Insufficiant data is available to make this determination.
In an "ideal" world (eg, one populated by frictionless, spherical cows radiating milk isotropically in a vacuum) the engine operating at the slightly lower RPM would run more efficiently, but only by the extremely trivial amount attributable to internal friction and pumping losses.
All else being equal, the amount of power required to propel the car down the road is a constant for any given vehicle speed. And the amount of power being generated by the engine is a constant for any given mass of fuel flow per second.

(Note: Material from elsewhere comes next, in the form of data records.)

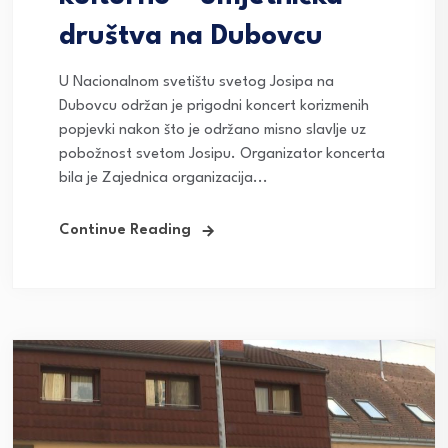
društva na Dubovcu
U Nacionalnom svetištu svetog Josipa na
Dubovcu održan je prigodni koncert korizmenih
popjevki nakon što je održano misno slavlje uz
pobožnost svetom Josipu. Organizator koncerta
bila je Zajednica organizacija...
Continue Reading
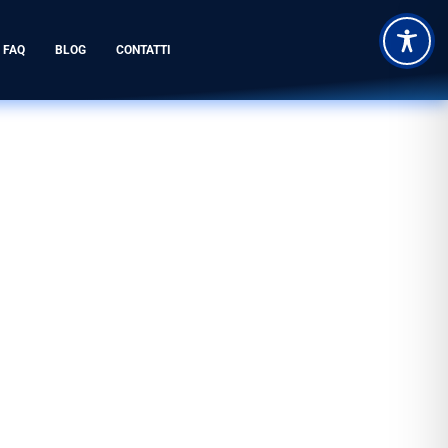
FAQ
BLOG
CONTATTI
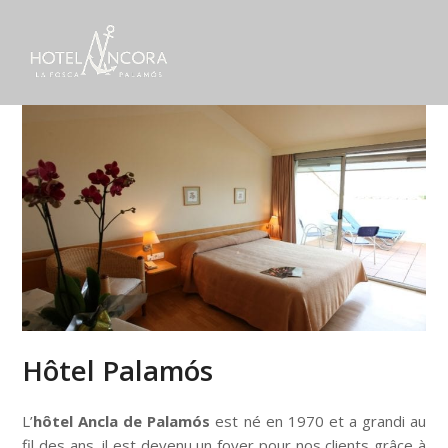
Hôtel Palamós
L’
hôtel Ancla de Palamós
est né en 1970 et a grandi au
fil des ans, il est devenu un foyer pour nos clients grâce à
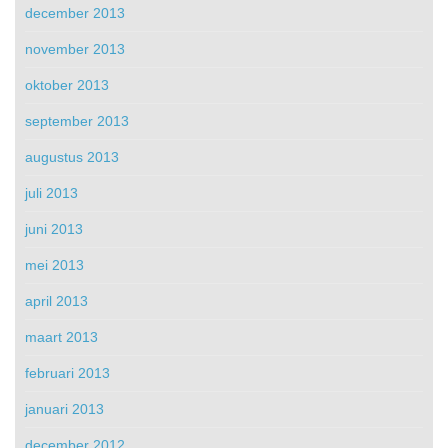
december 2013
november 2013
oktober 2013
september 2013
augustus 2013
juli 2013
juni 2013
mei 2013
april 2013
maart 2013
februari 2013
januari 2013
december 2012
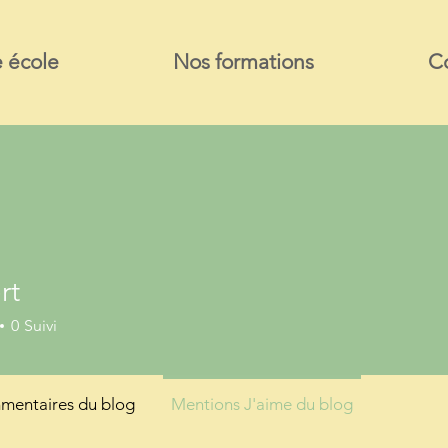
 école
Nos formations
C
rt
0
Suivi
entaires du blog
Mentions J'aime du blog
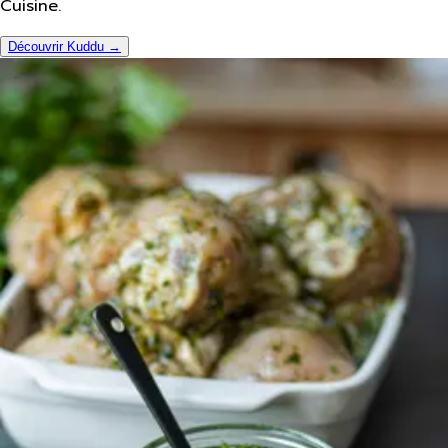
Cuisine.
Découvrir Kuddu →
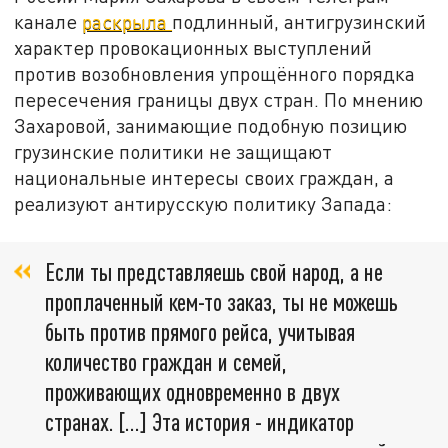
канале
раскрыла
подлинный, антигрузинский
характер провокационных выступлений
против возобновления упрощённого порядка
пересечения границы двух стран. По мнению
Захаровой, занимающие подобную позицию
грузинские политики не защищают
национальные интересы своих граждан, а
реализуют антирусскую политику Запада:
Если ты представляешь свой народ, а не
проплаченный кем-то заказ, ты не можешь
быть против прямого рейса, учитывая
количество граждан и семей,
проживающих одновременно в двух
странах. […] Эта история - индикатор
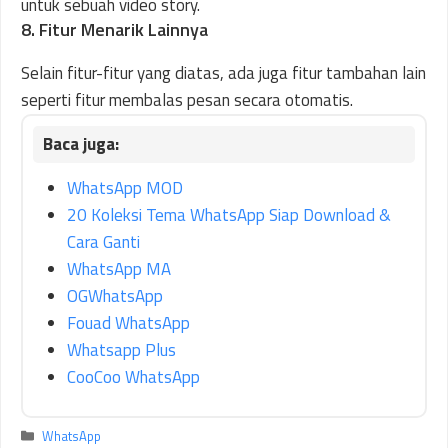
untuk sebuah video story.
8. Fitur Menarik Lainnya
Selain fitur-fitur yang diatas, ada juga fitur tambahan lain
seperti fitur membalas pesan secara otomatis.
WhatsApp MOD
20 Koleksi Tema WhatsApp Siap Download &
Cara Ganti
WhatsApp MA
OGWhatsApp
Fouad WhatsApp
Whatsapp Plus
CooCoo WhatsApp
Kategori
WhatsApp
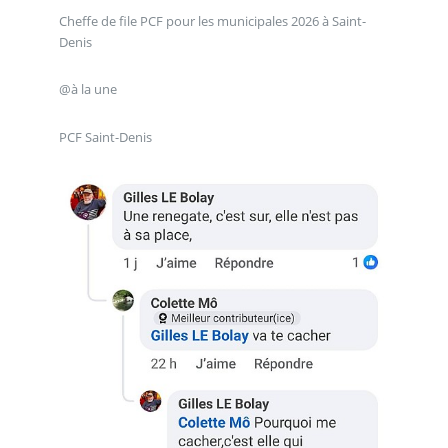
Cheffe de file PCF pour les municipales 2026 à Saint-
Denis
@à la une
PCF Saint-Denis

If it takes 30 HP to propel the car at 65 MPH, then you're going to be flowing exactly enough fuel (in lbs/hr) to produce 30 HP.
The factor which is unaccounted for in the OP is manifold pressure, or in layman's terms, how hard you're pushing down on the throttle.
At lower RPM, you're going to have your foot further into it, flowing more air and injecting more fuel PER ENGINE REVOLUTION than you would be at higher RPM. And at a leaner mixture, you'll be flowing more units of air PER UNIT OF FUEL than you would at a richer mixture.
But in either case, if we assume that complete combustion is occurring and the engine is operating with equal efficiency in both conditions, neither RPM nor AFR will meaningfully affect fuel economy for a given load.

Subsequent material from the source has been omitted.